Video Screencast Help

SQL jobs randomly failing and locking databases (7.5.0.1)

Created: 18 May 2012 • Updated: 20 Feb 2014 | 21 comments
This issue has been solved. See solution.

I have a single sql policy with 5 sql servers in the job.  Since the upgrade to 7.5.0.1 i have noticed that almost everyday 1 or 2 of these servers has a stream that is stuck on active for a single database. When this happens the database on the sql server then locks becuase it says that a pending backup is running.  You cannot detach, take offline, update or run a manaul sql backup when this happens.
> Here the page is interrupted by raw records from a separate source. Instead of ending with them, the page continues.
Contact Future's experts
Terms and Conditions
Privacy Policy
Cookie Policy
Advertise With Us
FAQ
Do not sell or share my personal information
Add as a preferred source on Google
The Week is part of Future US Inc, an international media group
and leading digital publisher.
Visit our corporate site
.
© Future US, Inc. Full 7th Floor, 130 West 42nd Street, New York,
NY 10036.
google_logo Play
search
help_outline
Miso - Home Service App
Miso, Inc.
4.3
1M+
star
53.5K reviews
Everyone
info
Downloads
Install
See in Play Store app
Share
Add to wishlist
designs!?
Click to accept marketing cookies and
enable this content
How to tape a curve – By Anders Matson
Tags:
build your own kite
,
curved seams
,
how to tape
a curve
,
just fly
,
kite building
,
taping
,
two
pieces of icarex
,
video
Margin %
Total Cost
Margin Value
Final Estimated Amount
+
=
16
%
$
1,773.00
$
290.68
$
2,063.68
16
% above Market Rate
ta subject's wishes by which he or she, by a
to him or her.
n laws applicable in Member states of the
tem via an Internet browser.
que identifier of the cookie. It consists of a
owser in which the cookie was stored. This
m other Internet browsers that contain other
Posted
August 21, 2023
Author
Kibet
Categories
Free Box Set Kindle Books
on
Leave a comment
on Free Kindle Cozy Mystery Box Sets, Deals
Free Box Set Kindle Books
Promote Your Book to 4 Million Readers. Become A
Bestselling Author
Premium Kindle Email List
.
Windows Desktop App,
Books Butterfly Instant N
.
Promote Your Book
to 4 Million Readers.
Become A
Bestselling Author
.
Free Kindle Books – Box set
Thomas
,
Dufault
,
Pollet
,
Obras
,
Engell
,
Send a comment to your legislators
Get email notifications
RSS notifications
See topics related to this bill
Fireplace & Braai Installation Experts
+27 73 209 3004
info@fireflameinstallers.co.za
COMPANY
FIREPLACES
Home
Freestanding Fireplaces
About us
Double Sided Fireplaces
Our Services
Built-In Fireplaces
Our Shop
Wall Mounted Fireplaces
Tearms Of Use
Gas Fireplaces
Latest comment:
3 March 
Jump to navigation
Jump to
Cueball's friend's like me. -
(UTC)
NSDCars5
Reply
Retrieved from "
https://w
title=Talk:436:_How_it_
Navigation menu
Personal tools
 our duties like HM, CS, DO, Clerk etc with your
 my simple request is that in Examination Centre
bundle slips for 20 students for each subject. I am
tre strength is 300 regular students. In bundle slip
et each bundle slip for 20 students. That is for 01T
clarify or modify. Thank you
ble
in the job i am seeing this same error for each database that has the failures:

5/17/2012 6:43:27 PM - Info dbclient(pid=1588) ERR - Error in VxBSACreateObject: 3.      
5/17/2012 6:43:27 PM - Info dbclient(pid=1588)     CONTINUATION: - System detected error, operation aborted. 
5/17/2012 6:43:28 PM - Info dbclient(pid=1588) ERR - Error in CPipeServer::CreateAgentMetadata: 6.      
5/17/2012 6:43:28 PM - Info dbclient(pid=1588)     CONTINUATION: - The system cannot find the file specified.
5/17/2012 6:43:28 PM - Info dbclient(pid=1588) ERR - Error in VxBSACreateObject: 6.      
5/17/2012 6:43:28 PM - Info dbclient(pid=1588)     CONTINUATION: - The handle used to associate this call with a previous VxBSAInit() call is invalid.
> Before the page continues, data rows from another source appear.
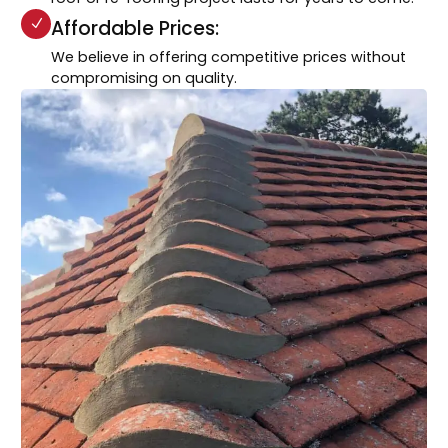
Affordable Prices:
We believe in offering competitive prices without
compromising on quality.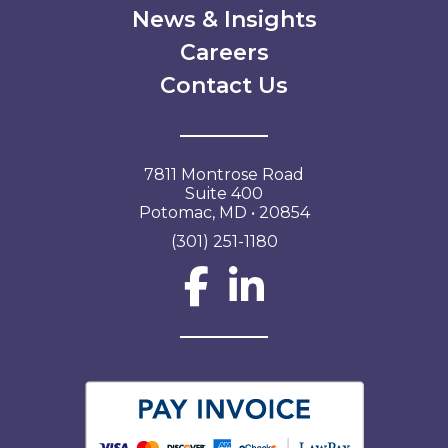
News & Insights
Careers
Contact Us
7811 Montrose Road
Suite 400
Potomac, MD • 20854
(301) 251-1180
Social Network L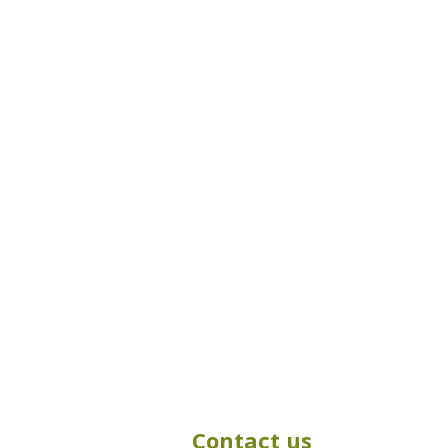
Contact us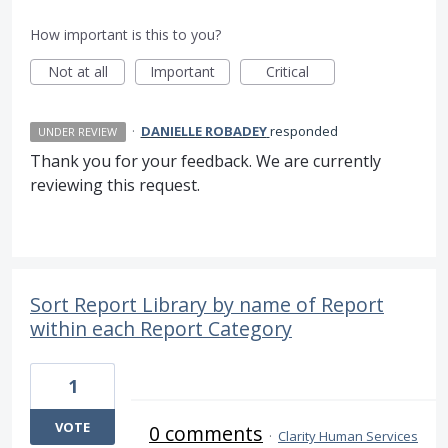
How important is this to you?
Not at all
Important
Critical
·
DANIELLE ROBADEY
responded
UNDER REVIEW
Thank you for your feedback. We are currently
reviewing this request.
Sort Report Library by name of Report
within each Report Category
1
VOTE
0 comments
·
Clarity Human Services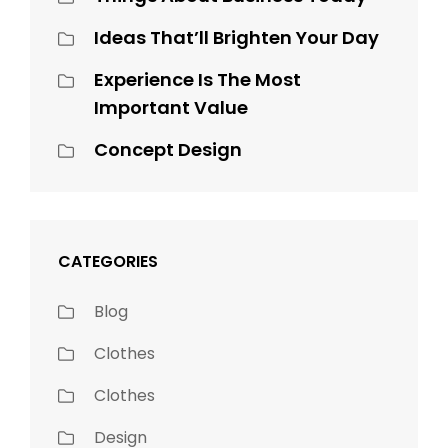
Ideas That’ll Brighten Your Day
Experience Is The Most
Important Value
Concept Design
CATEGORIES
Blog
Clothes
Clothes
Design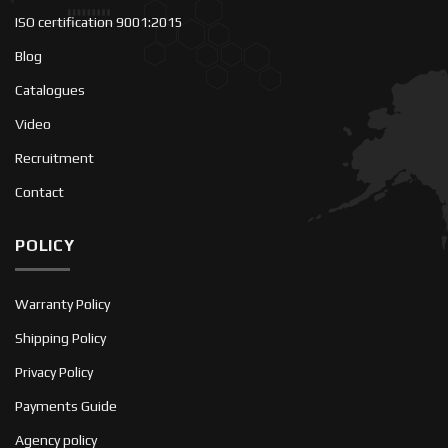
ISO certification 9001:2015
Blog
Catalogues
Video
Recruitment
Contact
POLICY
Warranty Policy
Shipping Policy
Privacy Policy
Payments Guide
Agency policy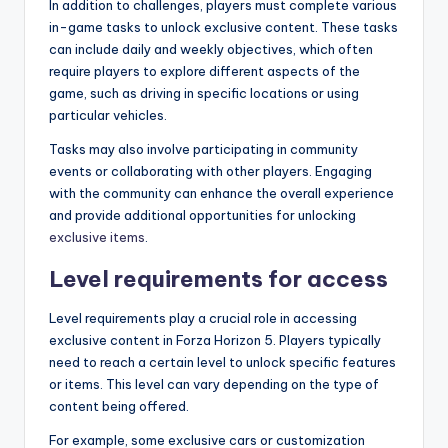
In addition to challenges, players must complete various
in-game tasks to unlock exclusive content. These tasks
can include daily and weekly objectives, which often
require players to explore different aspects of the
game, such as driving in specific locations or using
particular vehicles.
Tasks may also involve participating in community
events or collaborating with other players. Engaging
with the community can enhance the overall experience
and provide additional opportunities for unlocking
exclusive items
.
Level requirements for access
Level requirements play a crucial role in accessing
exclusive content in Forza Horizon 5. Players typically
need to reach a certain level to unlock specific features
or items. This level can vary depending on the type of
content being offered.
For example, some exclusive cars or customization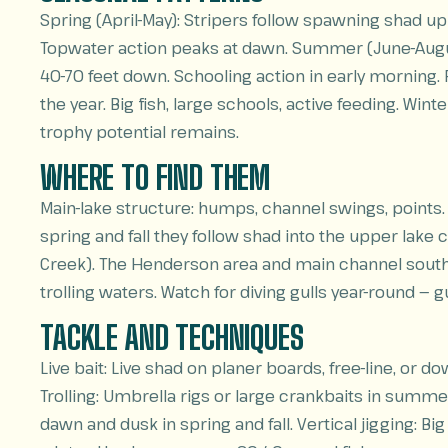
Spring (April-May): Stripers follow spawning shad u
Topwater action peaks at dawn. Summer (June-August
40-70 feet down. Schooling action in early morning.
the year. Big fish, large schools, active feeding. W
trophy potential remains.
WHERE TO FIND THEM
Main-lake structure: humps, channel swings, points.
spring and fall they follow shad into the upper lake 
Creek). The Henderson area and main channel south 
trolling waters. Watch for diving gulls year-round — g
TACKLE AND TECHNIQUES
Live bait: Live shad on planer boards, free-line, or d
Trolling: Umbrella rigs or large crankbaits in summe
dawn and dusk in spring and fall. Vertical jigging:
To correct the problem i have to cancel the jobs and then go and stop the dbbackex.exe process from task manager before the database will become fully functional again. 
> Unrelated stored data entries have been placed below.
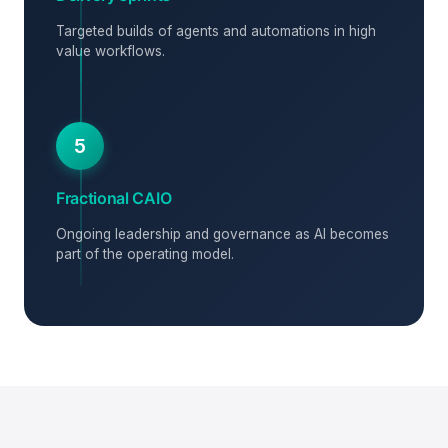
Targeted builds of agents and automations in high
value workflows.
5
Fractional CAIO
Ongoing leadership and governance as AI becomes
part of the operating model.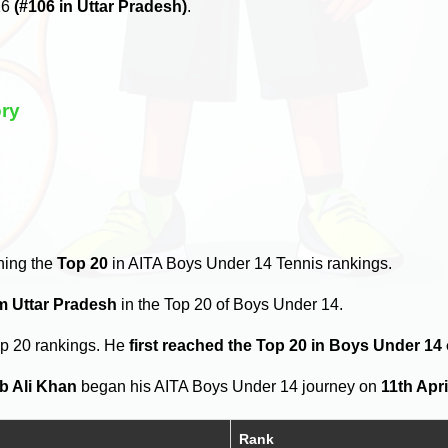
26
(#106 in Uttar Pradesh)
.
ory
hing the
Top 20
in AITA Boys Under 14 Tennis rankings.
om Uttar Pradesh
in the Top 20 of Boys Under 14.
op 20 rankings. He
first reached the Top 20 in Boys Under 14
b Ali Khan
began his AITA Boys Under 14 journey on
11th Apri
Rank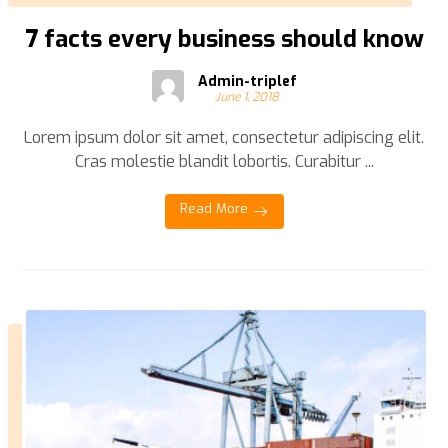
7 facts every business should know
Admin-triplef
June 1, 2018
Lorem ipsum dolor sit amet, consectetur adipiscing elit.
Cras molestie blandit lobortis. Curabitur ...
Read More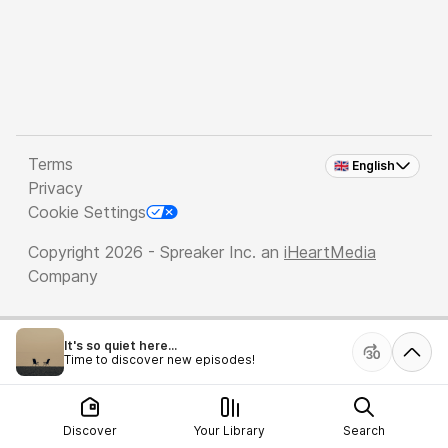
Terms
🇬🇧 English
Privacy
Cookie Settings
Copyright 2026 - Spreaker Inc. an
iHeartMedia
Company
It's so quiet here...
Time to discover new episodes!
Discover
Your Library
Search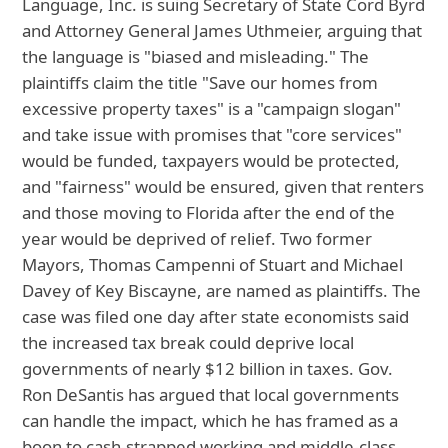
Language, Inc. is suing Secretary of State Cord Byrd
and Attorney General James Uthmeier, arguing that
the language is "biased and misleading." The
plaintiffs claim the title "Save our homes from
excessive property taxes" is a "campaign slogan"
and take issue with promises that "core services"
would be funded, taxpayers would be protected,
and "fairness" would be ensured, given that renters
and those moving to Florida after the end of the
year would be deprived of relief. Two former
Mayors, Thomas Campenni of Stuart and Michael
Davey of Key Biscayne, are named as plaintiffs. The
case was filed one day after state economists said
the increased tax break could deprive local
governments of nearly $12 billion in taxes. Gov.
Ron DeSantis has argued that local governments
can handle the impact, which he has framed as a
boon to cash-strapped working and middle-class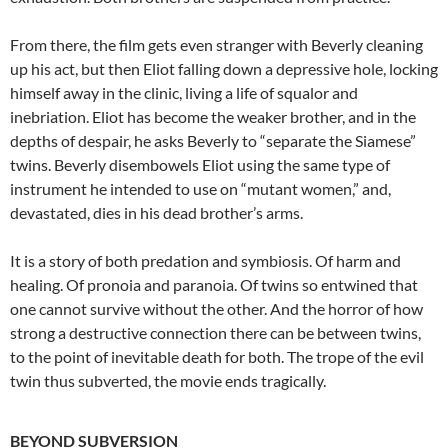
From there, the film gets even stranger with Beverly cleaning
up his act, but then Eliot falling down a depressive hole, locking
himself away in the clinic, living a life of squalor and
inebriation. Eliot has become the weaker brother, and in the
depths of despair, he asks Beverly to “separate the Siamese”
twins. Beverly disembowels Eliot using the same type of
instrument he intended to use on “mutant women,” and,
devastated, dies in his dead brother’s arms.
It is a story of both predation and symbiosis. Of harm and
healing. Of pronoia and paranoia. Of twins so entwined that
one cannot survive without the other. And the horror of how
strong a destructive connection there can be between twins,
to the point of inevitable death for both. The trope of the evil
twin thus subverted, the movie ends tragically.
BEYOND SUBVERSION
I am then able to run a normal backup but this doesnt correct it permanently.  It may be a day or two and the issue is back with a different database.

Any ideas on what could be the issue? 

Comments 21 CommentsJump to latest comment

Mark_Solutions's picture

Are your SQL Clients also at V7.5.0.1? I have seen issues in the past with mixed versions.

Is there anything logged in the Application or System event logs on the client?

Authorised Symantec Consultant

Don't forget to "Mark as Solution" if someones advice has solved your issue - and please bring back the Thumbs Up!!.

Stanleyj's picture

The clients are also 7.5.0.1 and the event logs do not show any error messages until i maually cancel the job.  At that point it starts reporting sqlserver and sqlvdi errors.

BackupIoRequest::ReportIoError: write failure on backup device 'VNBU0-3876-5104-1337293838'. Operating system error 995(The I/O operation has been aborted because of either a thread exit or an application request.).

SQLVDI: Loc=WaitForResource. Desc=Partner process aborted. ErrorCode=(0). Process=1604. Thread=1332. Server. Instance=MSSQLSERVER. VD=Global\VNBU0-3140-2288-1337293839_SQLVDIMemoryName_0.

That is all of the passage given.